◆ **Problem description**
Apart from the images, reproduce all of the data word for word.

◆ **Task input**
==========

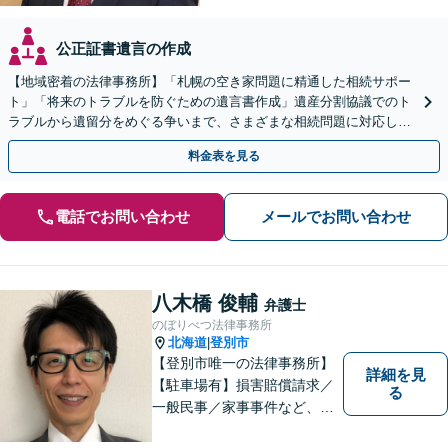
公正証書遺言の作成
【地域密着の法律事務所】「札幌の空き家問題に精通した相続サポー
ト」「将来のトラブルを防ぐための遺言書作成」遺産分割協議でのト
ラブルから遺留分をめぐる争いまで、さまざまな相続問題に対応して
います「アクセス良好・WEB面談対応で安心の相談」
料金表を見る
電話でお問い合わせ
メールでお問い合わせ
八木橋 俊輔
弁護士
のぼりべつ法律事務所
北海道
登別市
|
【登別市唯一の法律事務所】
詳細を見
【駐車場有】損害賠償請求／
る
一般民事／家事事件など、幅
広いお困りごとに対応可能！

==========

◆ **Response area**
公正証書遺言の作成
【地域密着の法律事務所】「札幌の空き家問題に精通した相続サポー
ト」「将来のトラブルを防ぐための遺言書作成」遺産分割協議でのト
ラブルから遺留分をめぐる争いまで、さまざまな相続問題に対応して
います「アクセス良好・WEB面談対応で安心の相談」
料金表を見る
電話でお問い合わせ
メールでお問い合わせ
八木橋 俊輔
弁護士
のぼりべつ法律事務所
北海道
登別市
|
【登別市唯一の法律事務所】
詳細を見
【駐車場有】損害賠償請求／
る
一般民事／家事事件など、幅
広いお困りごとに対応可能！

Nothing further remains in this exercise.